Benedetto XVI è stato un «profeta» perché, più di tutti, ha saputo immaginare come sarà la Chiesa del futuro, cioè una Chiesa più «piccola»: lo ha affermato Papa Francesco. L’attuale pontefice ha riconosciuto al Papa Emerito la capacità di leggere e analizzare in modo corretto la prospettiva che aspettano la Chiesa da qui ai prossimi anni, tra cali delle vocazioni, diminuzione del numero di fedeli (in Europa) ed eliminazione di «privilegi».
Il colloquio a Malta
Le parole del Papa sono trascritte su “La Civiltà Cattolica” e si riferiscono ad un colloquio privato tra il pontefice e i gesuiti durante il suo viaggio apostolico a Malta. Il colloquio è avvenuto alle 7,20 di domenica 3 aprile papa Francesco in un salone della Nunziatura di Malta, dove erano raccolti 38 gesuiti maltesi, tra i quali p. Roberto Del Riccio, provinciale della Provincia euro-mediterranea, che comprende Malta, Italia, Albania e Romania.
“Più umile e autentica”
A Papa Francesco, i gesuiti chiedono qual è il futuro della Chiesa, che sembra in difficoltà in un Europa secolare e in crescita in Asia e Africa. «Papa Benedetto XVI è stato un profeta di questa Chiesa del futuro - sentenzia Bergoglio ai gesuiti maltesi -. Una Chiesa che diventerà più piccola, che perderà molti privilegi, sarà più umile e autentica e troverà energia per l’essenziale».
“Una Chiesa più piccola”
Papa Francesco immagina «una Chiesa più spirituale, più povera e meno politica: una Chiesa dei piccoli: Benedetto XVI da vescovo lo aveva detto: prepariamoci a essere una Chiesa più piccola. Questa è una delle sue intuizioni più ricche».
Le vocazioni
Il pontefice non nasconde che uno dei problemi più importanti riguarda le vocazioni. L’Europa è un continente che invecchia e i giovani si sposano meno che in passato. «Direi alle mamme di questi trentacinquenni che vivono nella famiglia di origine - afferma il Papa - di non stirare più le camicie! In questa situazione c’è anche il rischio di voler cercare le vocazioni senza adeguato discernimento».
La vera Chiesa sinodale
Papa Francesco ha anche menzionato il cammino sinodale.

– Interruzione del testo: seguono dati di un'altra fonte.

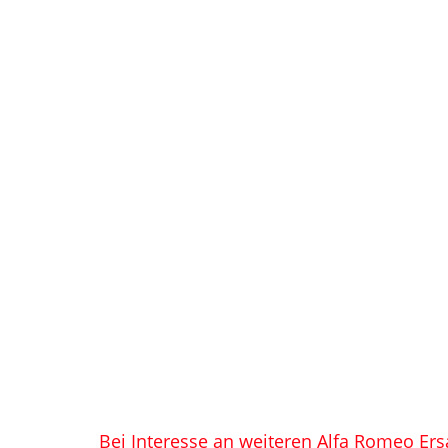
Bei Interesse an weiteren Alfa Romeo Ers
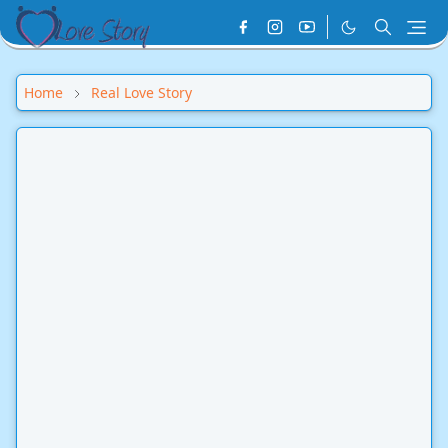
Home
Real Love Story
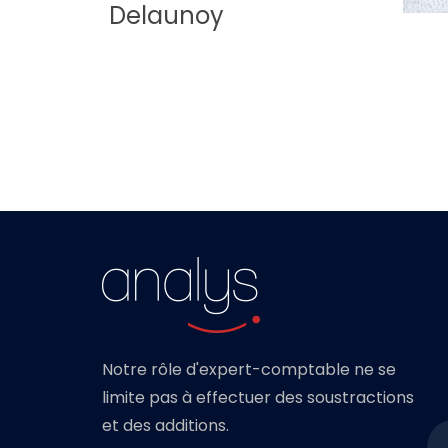
Delaunoy
Notre rôle d'expert-comptable ne se
limite pas à effectuer des soustractions
et des additions.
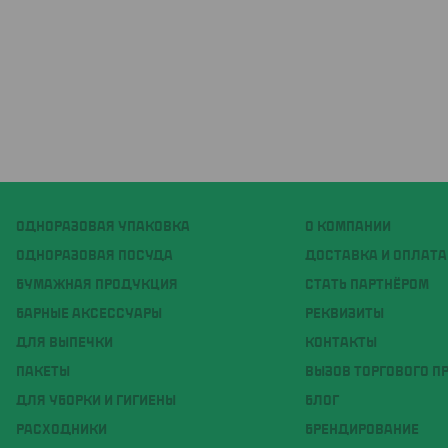
ОДНОРАЗОВАЯ УПАКОВКА
О КОМПАНИИ
ОДНОРАЗОВАЯ ПОСУДА
ДОСТАВКА И ОПЛАТА
БУМАЖНАЯ ПРОДУКЦИЯ
СТАТЬ ПАРТНЁРОМ
БАРНЫЕ АКСЕССУАРЫ
РЕКВИЗИТЫ
ДЛЯ ВЫПЕЧКИ
КОНТАКТЫ
ПАКЕТЫ
ВЫЗОВ ТОРГОВОГО П
ДЛЯ УБОРКИ И ГИГИЕНЫ
БЛОГ
РАСХОДНИКИ
БРЕНДИРОВАНИЕ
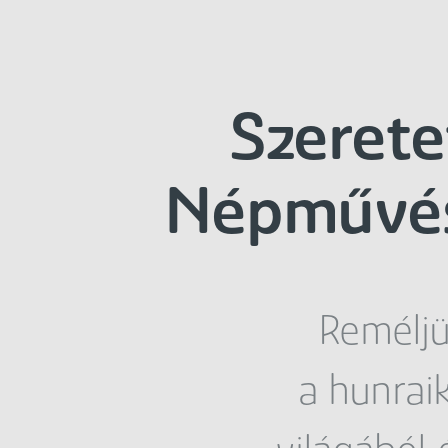
Szerete
Népművész
Reméljü
a hunrai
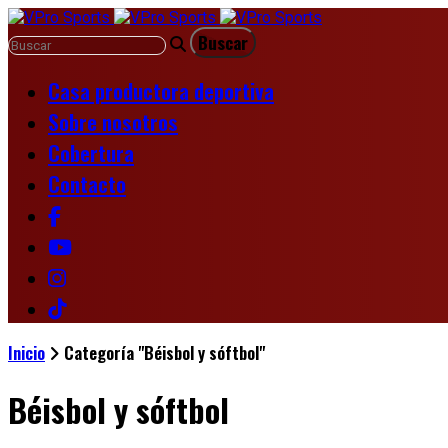
Casa productora deportiva
Sobre nosotros
Cobertura
Contacto
Inicio
Categoría "Béisbol y sóftbol"
Béisbol y sóftbol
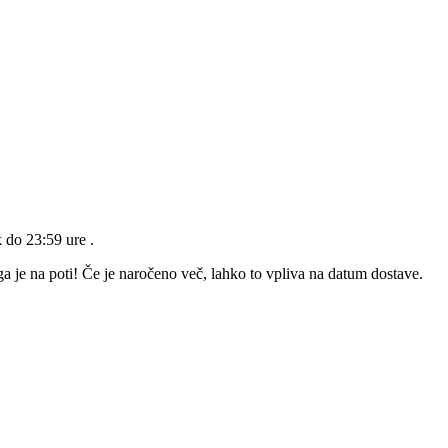
k do 23:59 ure
.
a je na poti! Če je naročeno več, lahko to vpliva na datum dostave.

E’ sereno perché la Chiesa sta imparando «a parlare e scrivere “in Sinodo”». Bergoglio pensa ad un’assemblea sinodale capace di raccogliere davvero le istanze dei territori e di farsene carico. Come avvenne nel Sinodo del 2001, di cui era relatore. Solo così si guarda al futuro restando ancorati alla realtà.
Il Signore bussa alla porta
«Infine, voglio dire che non dobbiamo dimenticare quel gioiello che è l’Evangelii nuntiandi di Paolo VI - ha aggiunto il Papa - La vocazione della Chiesa qual è? Non sono i numeri. È evangelizzare. La gioia della Chiesa è evangelizzare. Il vero problema non è se siamo pochi, insomma, ma se la Chiesa evangelizza. Nelle riunioni prima del Conclave si parlava del ritratto del nuovo Papa. È stato proprio lì, nelle Congregazioni generali, che è stata usata l’immagine della Chiesa che esce, in uscita. Nell’Apocalisse si dice: “Io sto alla porta e busso”. Ma oggi il Signore bussa da dentro perché lo si lasci uscire. Questa è la necessità di oggi, la vocazione della Chiesa oggi».